What this task involves: Every line in the listing that holds "Ρόδου" counts once; state the total and nothing more.

Dataset records:
■ ■ ■ ■ ■

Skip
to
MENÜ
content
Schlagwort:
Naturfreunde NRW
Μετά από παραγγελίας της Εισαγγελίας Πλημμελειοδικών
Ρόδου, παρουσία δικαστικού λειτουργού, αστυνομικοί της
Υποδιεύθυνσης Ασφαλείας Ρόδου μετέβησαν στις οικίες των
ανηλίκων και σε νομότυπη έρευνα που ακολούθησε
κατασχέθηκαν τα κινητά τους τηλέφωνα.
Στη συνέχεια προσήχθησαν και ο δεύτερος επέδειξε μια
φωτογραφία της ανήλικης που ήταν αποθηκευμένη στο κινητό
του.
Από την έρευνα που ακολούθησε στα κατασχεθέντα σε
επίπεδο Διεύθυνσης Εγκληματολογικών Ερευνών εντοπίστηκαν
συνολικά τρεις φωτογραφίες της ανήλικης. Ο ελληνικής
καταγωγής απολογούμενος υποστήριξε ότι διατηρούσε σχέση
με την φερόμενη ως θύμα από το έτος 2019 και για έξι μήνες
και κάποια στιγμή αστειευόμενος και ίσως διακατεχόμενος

■ ■ ■ ■ ■

Written response: 2